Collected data

=== Begin Enclosure ===

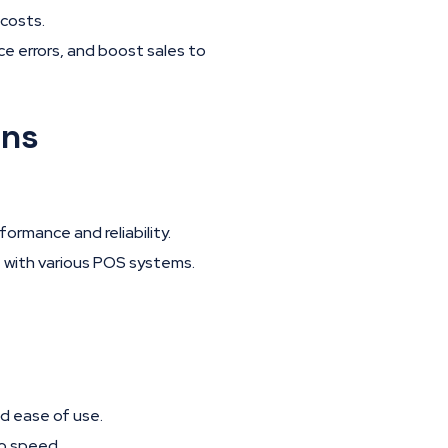
costs.
e errors, and boost sales to
ons
ormance and reliability.
 with various POS systems.
d ease of use.
to speed.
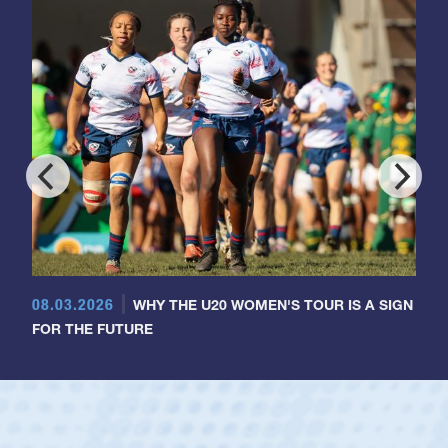
08.03.2026
WHY THE U20 WOMEN'S TOUR IS A SIGN
FOR THE FUTURE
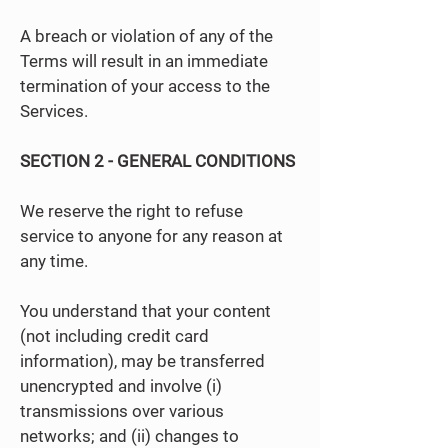
A breach or violation of any of the
Terms will result in an immediate
termination of your access to the
Services.
SECTION 2 - GENERAL CONDITIONS
We reserve the right to refuse
service to anyone for any reason at
any time.
You understand that your content
(not including credit card
information), may be transferred
unencrypted and involve (i)
transmissions over various
networks; and (ii) changes to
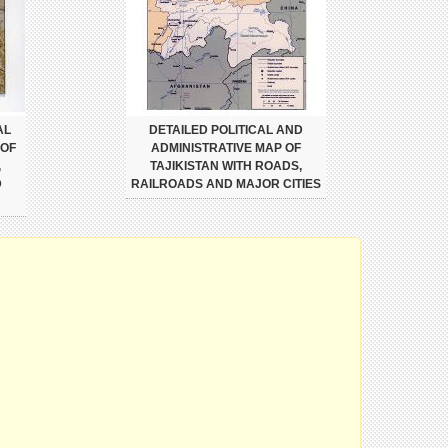
AL
DETAILED POLITICAL AND
 OF
ADMINISTRATIVE MAP OF
,
TAJIKISTAN WITH ROADS,
D
RAILROADS AND MAJOR CITIES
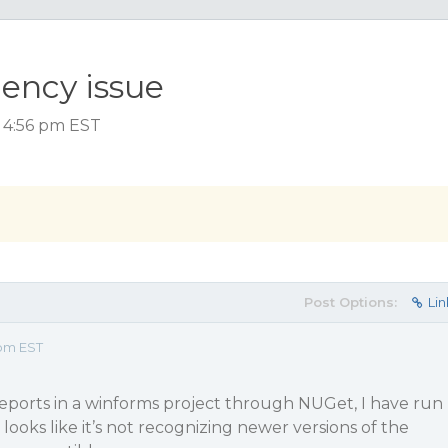
ency issue
, 4:56 pm EST
Post Options:
Lin
 pm EST
 Reports in a winforms project through NUGet, I have run
looks like it’s not recognizing newer versions of the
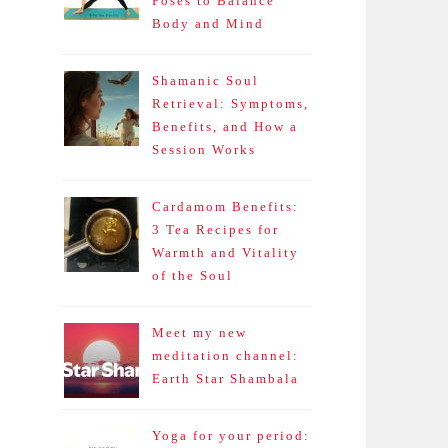
Poses to Balance
Body and Mind
Shamanic Soul
Retrieval: Symptoms,
Benefits, and How a
Session Works
Cardamom Benefits:
3 Tea Recipes for
Warmth and Vitality
of the Soul
Meet my new
meditation channel:
Earth Star Shambala
Yoga for your period:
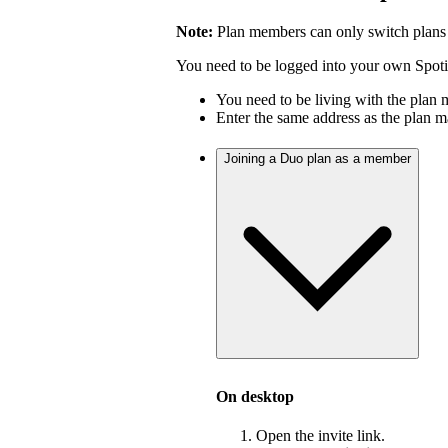
Note:
Plan members can only switch plans
You need to be logged into your own Spotif
You need to be living with the plan
Enter the same address as the plan m
Joining a Duo plan as a member
On desktop
Open the invite link.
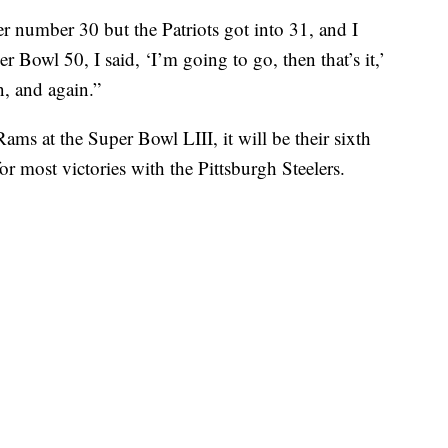
er number 30 but the Patriots got into 31, and I
 Bowl 50, I said, ‘I’m going to go, then that’s it,’
n, and again.”
Rams at the Super Bowl LIII, it will be their sixth
r most victories with the Pittsburgh Steelers.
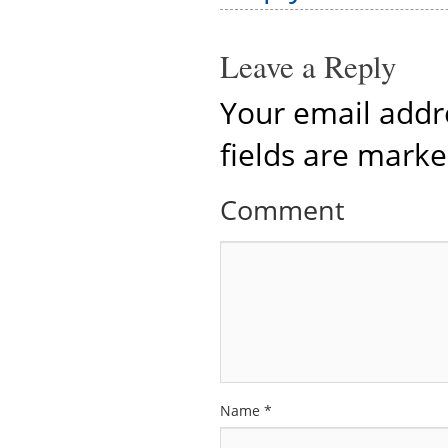
Leave a Reply
Your email addre
fields are mark
Comment
Name
*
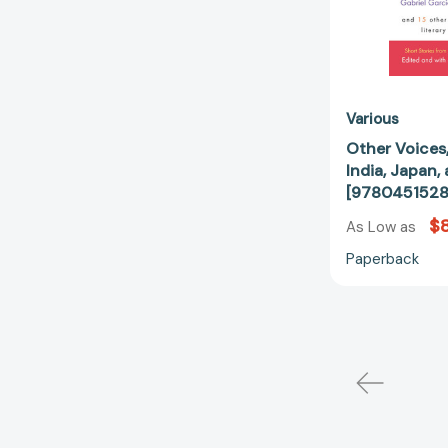
Various
Other Voices,
India, Japan,
[978045152
$8
As Low as
Paperback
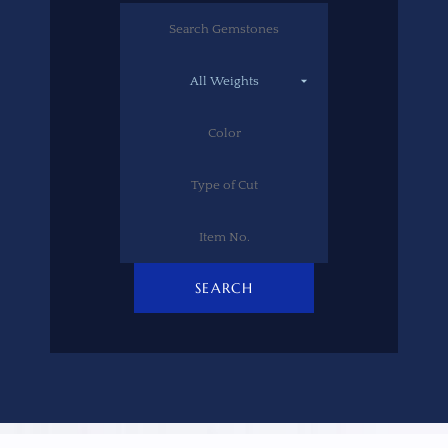
SEARCH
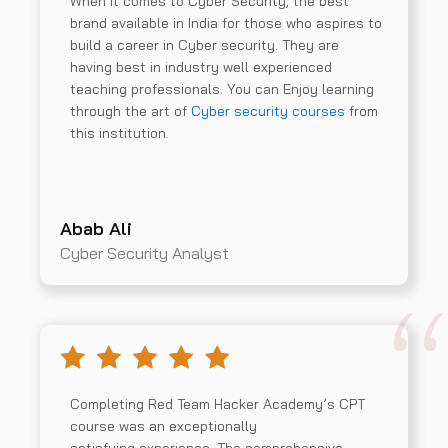
When it comes to Cyber Security, the best
brand available in India for those who aspires to
build a career in Cyber security. They are
having best in industry well experienced
teaching professionals. You can Enjoy learning
through the art of
Cyber security courses
from
this institution.
Abab Ali
Cyber Security Analyst
Completing Red Team Hacker Academy’s CPT
course was an exceptionally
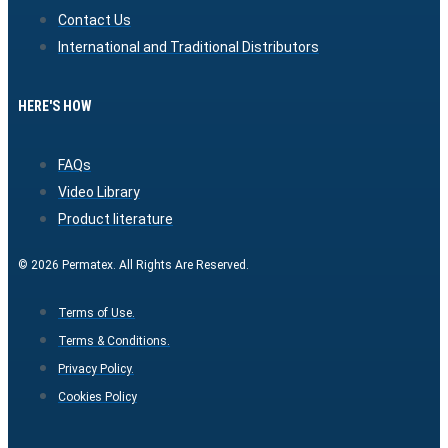
Contact Us
International and Traditional Distributors
HERE'S HOW
FAQs
Video Library
Product literature
© 2026 Permatex. All Rights Are Reserved.
Terms of Use.
Terms & Conditions.
Privacy Policy.
Cookies Policy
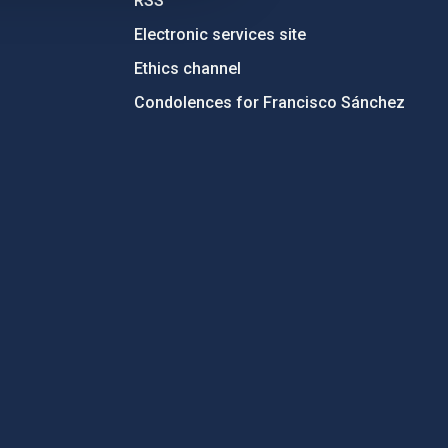
RSS
Electronic services site
Ethics channel
Condolences for Francisco Sánchez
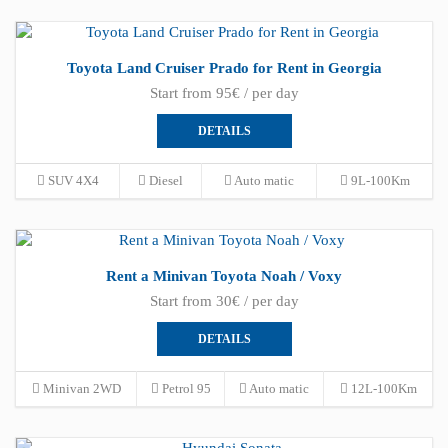
Toyota Land Cruiser Prado for Rent in Georgia
Start from 95€ / per day
DETAILS
SUV 4X4
Diesel
Auto matic
9L-100Km
Rent a Minivan Toyota Noah / Voxy
Start from 30€ / per day
DETAILS
Minivan 2WD
Petrol 95
Auto matic
12L-100Km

=== End Enclosure ===

### Brief
Each record must be set down again without alteration, and no picture may be carried over.

### Your solution
costs.
e errors, and boost sales to
ons
ormance and reliability.
 with various POS systems.
d ease of use.
to speed.
08.03.2026
WHY THE U20 WOMEN'S TOUR IS A SIGN
FOR THE FUTURE
A breach or violation of any of the
Terms will result in an immediate
termination of your access to the
Services.
SECTION 2 - GENERAL CONDITIONS
We reserve the right to refuse
service to anyone for any reason at
any time.
You understand that your content
(not including credit card
information), may be transferred
unencrypted and involve (i)
transmissions over various
networks; and (ii) changes to
AL
DETAILED POLITICAL AND
 OF
ADMINISTRATIVE MAP OF
,
TAJIKISTAN WITH ROADS,
D
RAILROADS AND MAJOR CITIES
ency issue
, 4:56 pm EST
Post Options:
Lin
 pm EST
 Reports in a winforms project through NUGet, I have run
looks like it’s not recognizing newer versions of the
Poses to Balance
Body and Mind
Shamanic Soul
Retrieval: Symptoms,
Benefits, and How a
Session Works
Cardamom Benefits:
3 Tea Recipes for
Warmth and Vitality
of the Soul
Meet my new
meditation channel:
Earth Star Shambala
Yoga for your period:
Note:
Plan members can only switch plans
You need to be logged into your own Spotif
You need to be living with the plan
Enter the same address as the plan m
Joining a Duo plan as a member
On desktop
Open the invite link.
er number 30 but the Patriots got into 31, and I
 Bowl 50, I said, ‘I’m going to go, then that’s it,’
n, and again.”
Rams at the Super Bowl LIII, it will be their sixth
r most victories with the Pittsburgh Steelers.
Leave a Reply
Your email addre
fields are mark
Comment
Name
*
Various
Other Voices,
India, Japan,
[978045152
$8
As Low as
Paperback
SEARCH
When it comes to Cyber Security, the best
brand available in India for those who aspires to
build a career in Cyber security. They are
having best in industry well experienced
teaching professionals. You can Enjoy learning
through the art of
Cyber security courses
from
this institution.
Abab Ali
Cyber Security Analyst
Completing Red Team Hacker Academy’s CPT
course was an exceptionally
Contact Us
International and Traditional Distributors
HERE'S HOW
FAQs
Video Library
Product literature
© 2026 Permatex. All Rights Are Reserved.
Terms of Use.
Terms & Conditions.
Privacy Policy.
Cookies Policy
RSS
Electronic services site
Ethics channel
Condolences for Francisco Sánchez
Toyota Land Cruiser Prado for Rent in Georgia
Start from 95€ / per day
DETAILS
SUV 4X4
Diesel
Auto matic
9L-100Km
Rent a Minivan Toyota Noah / Voxy
Start from 30€ / per day
DETAILS
Minivan 2WD
Petrol 95
Auto matic
12L-100Km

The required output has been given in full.